Obstetrics

Question 1

What is FMH

Answer 1

Cross-placental transfer of foetal red cells into the maternal circulation 

Question 2

Antibodies usually associated with HDFN

Answer 2

Anti-K often causes erythroblastopenia and cord DAT may be negative.

Question 3

Antibodies occasionally associated with HDFN

Answer 3

Usually IgM (do not cross placenta) 

Usually cold-reacting 

Often not fully developed on neonatal red cells (e.g. Lewis system) 

Question 4

When to test for antibodies in HDN?

Answer 4

First booking (8-12 weeks) 

Repeat at 26-28 weeks  (prior to any anti-D prophylaxis in RhD negative mothers given at 28 & 34 weeks)

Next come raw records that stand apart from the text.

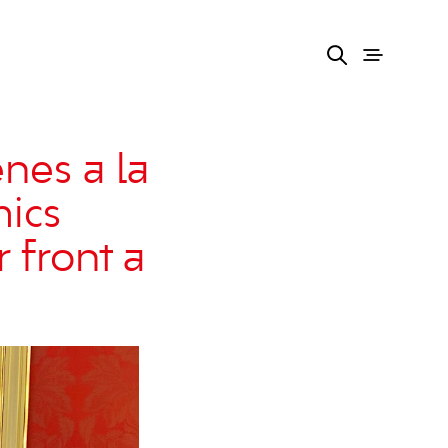
nes a la
mics
 front a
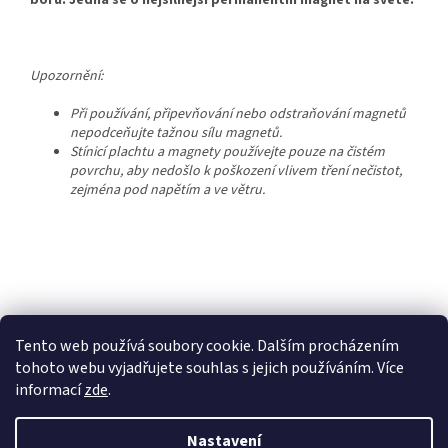
boru. Jedná se o nejsilnější permanentní magnet na světě.
Upozornění:
Při používání, připevňování nebo odstraňování magnetů
nepodceňujte tažnou sílu magnetů.
Stínicí plachtu a magnety používejte pouze na čistém
povrchu, aby nedošlo k poškození vlivem tření nečistot,
zejména pod napětím a ve větru.
Z
á
p
Tento web používá soubory cookie. Dalším procházením
a
tohoto webu vyjadřujete souhlas s jejich používáním. Více
t
informací
zde
.
í
Vytvořil Shoptet
Nastavení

For mothers with established allo-antibodies: 
- 4 weekly until 28 weeks 
- Then 2 weekly until delivery 

Levels of concern (refer to MFM): 
- Titre >=1:32
- “clinically significant rise” for non-D antibodies,
- >=1:16 or Quant >15IU/mL for D antibodies
- any level of anti-K antibodies ,
- c- antibodies= 7.5

Question 5

Further testing to stratify risk once antibodies in HDFN are established

Answer 5

1. paternal blood phenotype and genotype is determined to predict the foetal risk of inheriting the antigen the maternal antibody is directed against 
2. Direct foetal genotyping can establish foetal blood group expression, either by CVS or foetal DNA obtained from the maternal serum (NIPA) 
3. Serial testing 

Question 6

Monitoring once established high risk of HDFN

Answer 6

Maternal antibody titres: increasing antibody strength indicates ongoing and increasing antibody strength, except in cases of previously-affected pregnancies; there is no strong correlation between titre strength and degree of foetal anaemia 

RCOG suggests MFM referral for non- anti-D antibodies once they reach a titre of 1:32 

All new maternal allo-antibodies and doubling of titres are reportable at the RWH 

Cerebral MCA Doppler velocity assessments: performed 2-weekly after 16-24/40 as a validated surrogate for foetal anaemia.
+/-Weekly CTGs may also be performed. 

Invasive testing : Cordocentesis is performed to determine foetal haematocrit and determine need for IUT.

 

Question 7

Selection of blood for IUT

Answer 7

group O, RhD matched, irradiated, CMV-negative, less than 5 days old, and antigen-negative for maternal red cell antibodies 

Usually also Rh C, c, E, e and K matched 

Risk of IUT - infection, rupture of membranes

Question 8

What is NIPA testing?

Answer 8

Non invasive prenatal analysis for fetal RhD.
Can be performed > 12/40
Molecular blood group genotyping assay to predict RhD status of fetus in RhD negative mothers.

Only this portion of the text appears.